Facts About Wisconsin Transportation Funding

The Joint Finance Committee is expected to put its approval on a plan on Thursday, May 26 that would dramatically increase funding for new highways while cutting aids to local roads, road repairs, road maintenance and transit.  The plan submitted by Governor Scott Walker would also consolidate the power to build new highways in the governor’s office and severely limit public scrutiny of road building plans.

The Walker budget is extraordinary in that it includes huge cuts to school aids, medical care for the poor and elderly, cuts to environmental programs and limits on what local government can do to make up for the losses of state aids — while at the same time giving huge increases in funding for new highways.  Those highway expansion programs will make wider roads for trucks traveling through Wisconsin but will do very little to help the daily commute for most Wisconsinites.

Here are some facts about highway spending in Wisconsin:

(Thanks to the Center on Wisconsin Strategy – COWS, for their help inputting this together.)

Roads in Wisconsin “pay for themselves” through user fees. The Wisconsin road building lobby likes to pretend that users pay for the costs of roads in Wisconsin.  “Wisconsin has a history of funding its transportation system by charging the users of that system,” the highway lobby’s Finding Forward coalition declares. What the lobby and others espousing this view don’t emphasize is that this statement only applies to the 10 percent of the road network made up of state-owned highways. The full picture is much different.

FACT: Roads in Wisconsin are heavily subsidized by taxpayers. Between 2004 and 2008, roads in the state cost an average of $4.24 billion annually. Of this, $1.74 billion came from revenue sources unrelated to road use — primarily property and sales taxes — while another $600 million was borrowed.

So, even counting federal aid as user-based – which is generally but not always true – between 41 and 55 percent of road money, depending on how borrowing is repaid, comes from non-users.

The fact is, roads constitute one of the biggest tax burdens around.
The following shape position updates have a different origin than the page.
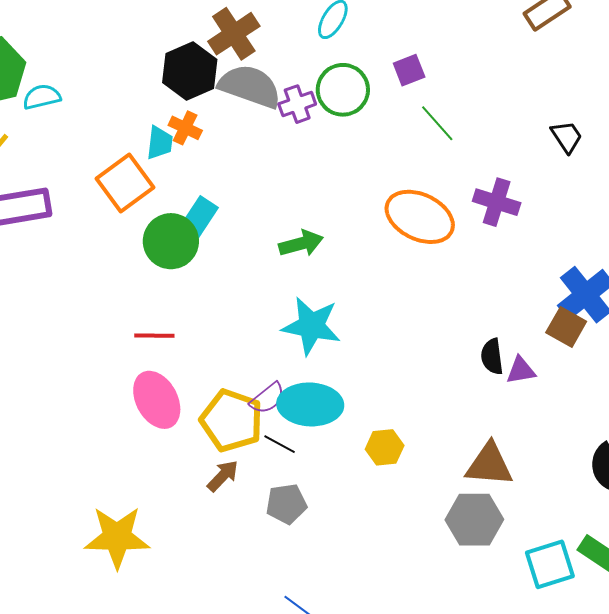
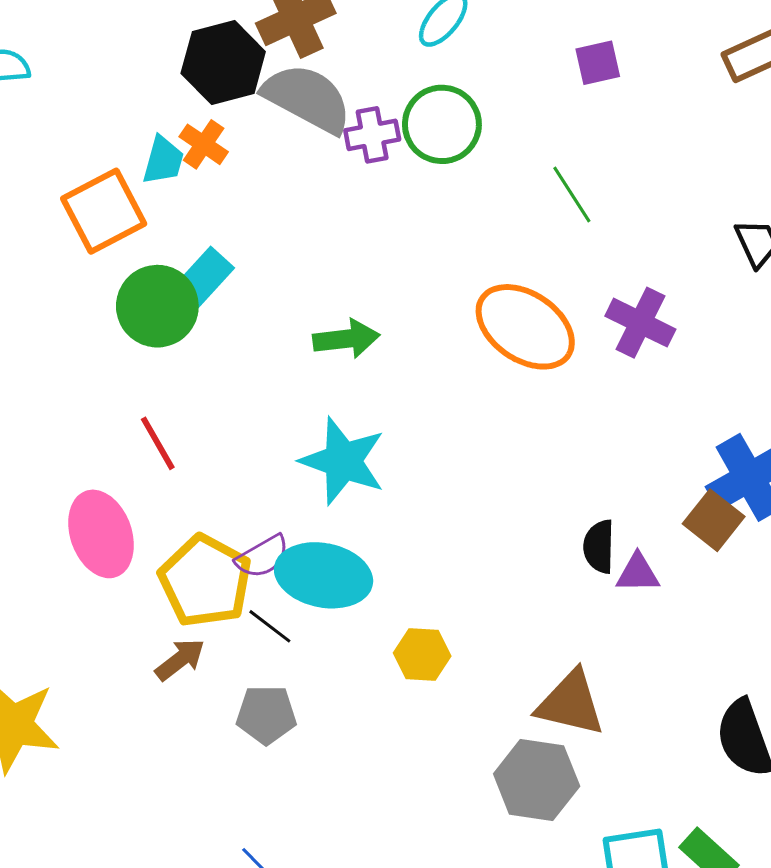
purple square: (409, 70) -> (598, 63), moved
red line: (154, 336) -> (158, 443), moved, turned 51

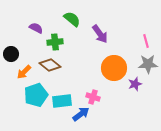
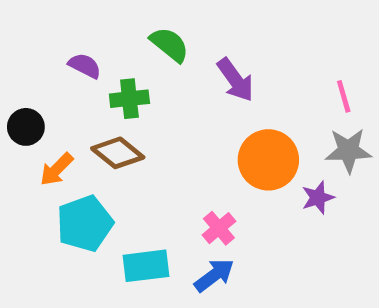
pink cross: (93, 97) -> (219, 228), turned 32
cyan rectangle: (62, 101) -> (146, 266), moved
blue arrow: (81, 114) -> (214, 275), moved

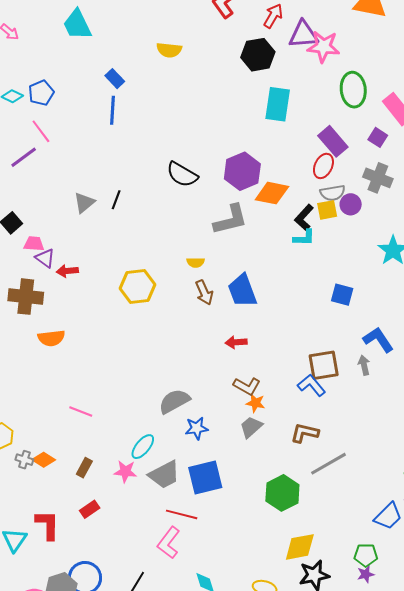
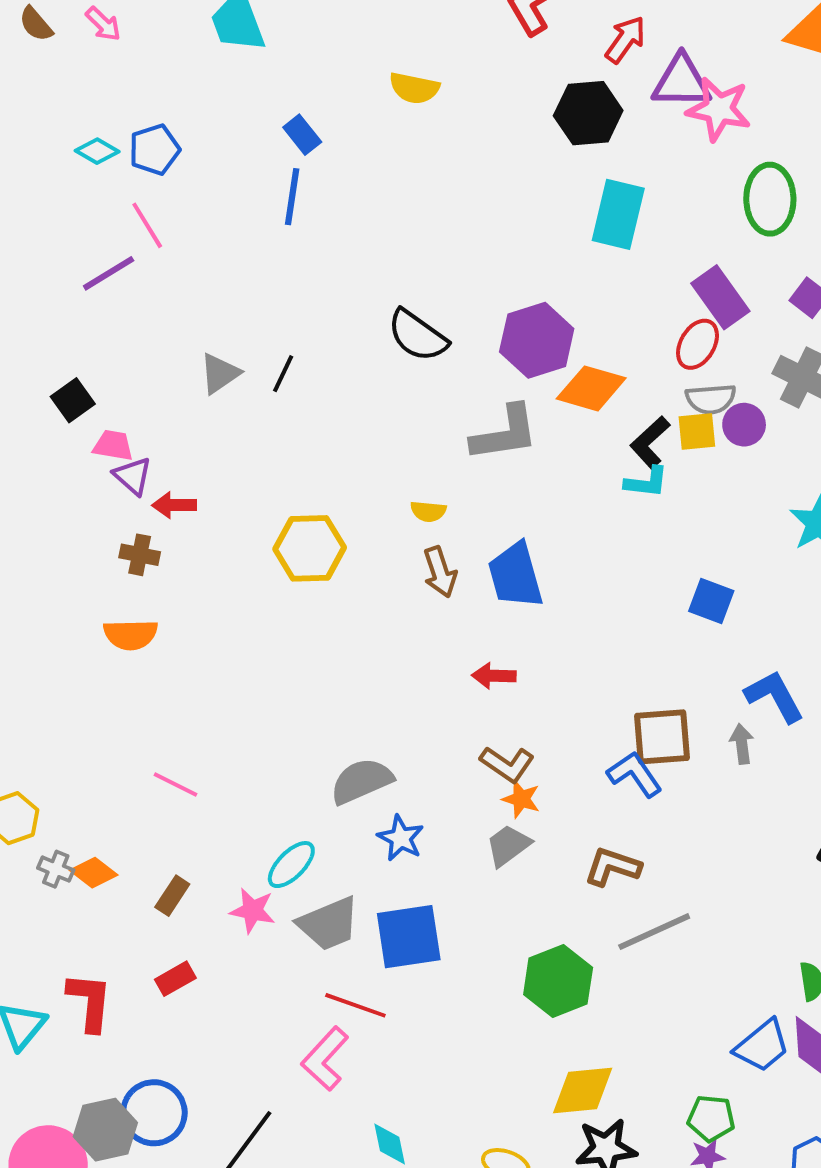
brown cross: (26, 297) -> (140, 555), moved, size x0.6
blue star: (197, 428) -> (401, 838), turned 30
MYTH: Roads are being short-changed by diversion of user fees. The highway lobby wants a constitutional amendment that would require the state to devote road-user fees for transportation. “In order to ensure that user fees fund the system, the dollars need to be maintained in an account separate from general tax revenue,” says Finding Forward. Gov. Scott Walker would go even further and stop funding local bus systems with these revenues.

FACT: The cash flowing into roads from taxpayers far outweighs user-based proceeds going to non-roads. Averaging the money flow by household for illustration, each year roads consume $779 per household of non-user tax money. The comparable figures for user fees flowing to transit and other uses is $50 and $34, respectively.

If Wisconsin did fully fund its roads with gas taxes and other road-user fees, local governments would be awash in money, which they could use to fund transit and other services amply – while still giving citizens a break on property taxes.

To do that, keeping license fees constant, Wisconsin would have to raise the gas tax by at least 154 percent, or 51 cents per gallon.